432 Hz Tone Generator A/B vs 440 Hz
Pure 432 Hz tone with instant A/B comparison vs 440 Hz concert pitch. Includes a full 12-note reference chart calculated under 432 Hz tuning (all chromatic notes in your chosen octave), four waveforms (sine / triangle / square / sawtooth), octave selector (A3 / A4 / A5), session timer, and 10 / 30 / 60-second WAV export.
⚠ The audible difference between 432 Hz and 440 Hz tuning is real (about 31.8 cents — a quarter tone). The claim that 432 Hz is biologically superior, more "natural", or that 440 Hz was deliberately introduced to manipulate listeners are conspiracy theories not supported by evidence. Use whichever you prefer for your music or meditation; pick based on personal preference, not pseudoscience.
Tuning (A/B)
Octave
Waveform
12-note reference chart
WAV export
Master
Session timer
Fade in / fade out
Live readouts
432 Hz vs 440 Hz — What and How
Honest framing up front: the audible difference between 432 Hz and 440 Hz tuning is real — about 31.8 cents, which is between a quarter tone and a semitone. You'll hear it as a slight pitch shift. The cause of the audible difference is just physics. The claims attached to 432 Hz — that it's biologically harmonizing, that it resonates with the Earth's natural frequency, that 440 Hz was deliberately introduced in the 20th century to manipulate listeners — are conspiracy theories without supporting evidence. Use whichever tuning sounds more pleasing to you. Don't pick based on pseudoscience.
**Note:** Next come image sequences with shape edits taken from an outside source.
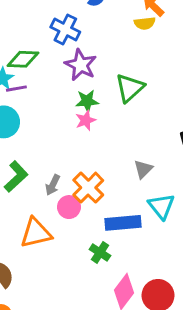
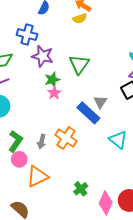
gray triangle: (143, 169) -> (100, 102), moved
pink circle: (69, 207) -> (19, 159), moved
blue rectangle: (123, 223) -> (88, 113), moved, turned 60
green cross: (100, 252) -> (81, 189), moved, turned 32

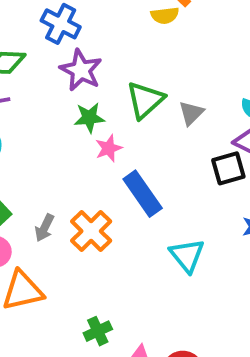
pink star: (54, 93) -> (109, 148), moved
gray triangle: (100, 102) -> (191, 113), moved

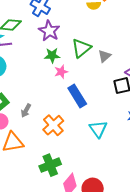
orange cross: (91, 231) -> (53, 125), moved
green cross: (98, 331) -> (50, 165), size x1.5

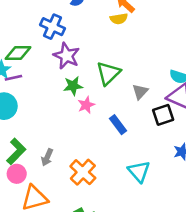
gray triangle: (104, 56) -> (140, 92), moved
blue rectangle: (77, 96) -> (118, 125), moved, size x0.7

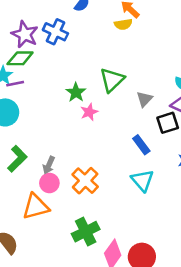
purple star: (67, 56) -> (25, 34), moved
green star: (73, 86) -> (76, 92), turned -30
blue rectangle: (118, 125) -> (141, 145), moved
pink circle: (17, 174) -> (49, 183), moved

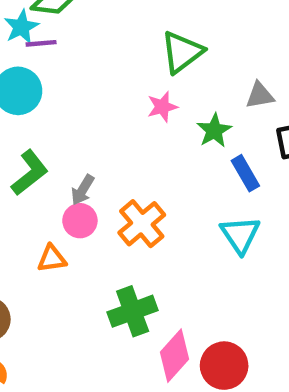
green triangle: (112, 80) -> (182, 52), moved
green star: (76, 92) -> (214, 130), moved
gray triangle: (144, 99) -> (260, 95), turned 30
orange triangle: (36, 207) -> (52, 259), size x0.6

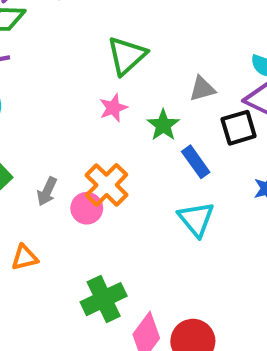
pink circle: (80, 221) -> (87, 208), moved
orange cross: (142, 224) -> (107, 185), moved

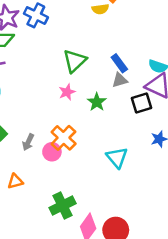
blue rectangle: (196, 162) -> (119, 63), moved

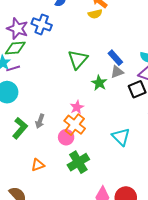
pink star: (67, 92) -> (77, 107), moved
green star: (97, 102) -> (99, 83), moved
gray arrow: (28, 142) -> (40, 121), moved
green cross: (63, 206) -> (78, 162), moved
Where does 432 Hz come from?
The popularity of 432 Hz as an "alternative" A4 dates to 19th-century and early-20th-century discussions about concert pitch standardization. Various proposals have circulated for centuries — historical European pitches ranged from ~400 Hz to ~500 Hz depending on the city, era, and instrument family. 432 Hz appears in some older European tunings and in alternative-music circles today. It's a real tuning that some musicians genuinely prefer for its slightly warmer character.
Where does 440 Hz come from?
The international standardization of A4 = 440 Hz was formalized by ISO 16 in 1955 (and earlier through industry agreements). It's the reference pitch most orchestras, instrument tuners, and recording studios use today. The standardization was mainly practical — having a common reference made it easier to play with others, manufacture instruments, and synchronize broadcasting. The "deliberately introduced to manipulate populations" framing is a 21st-century conspiracy theory not supported by historical record.
The cents readout
"Cents" measures pitch difference logarithmically. 100 cents = one semitone. 1200 cents = one octave. Switching from 432 to 440 shifts every note up by exactly +31.77 cents. The cents readout in the live cells shows the offset from standard 440 tuning, so it reads 0¢ when you're on 440 and approximately −31.77¢ when you're on 432.
The 12-note chart
The chart shows all 12 chromatic notes (C, C#, D, D#, E, F, F#, G, G#, A, A#, B) calculated as 12-tone equal temperament from the chosen A4. Frequencies are exact ratios — each adjacent semitone is a factor of 2^(1/12) ≈ 1.0595. Octaves are exactly factor of 2. This is the standard equal-tempered tuning used by modern Western music; switching the A reference between 432 and 440 just shifts all notes proportionally.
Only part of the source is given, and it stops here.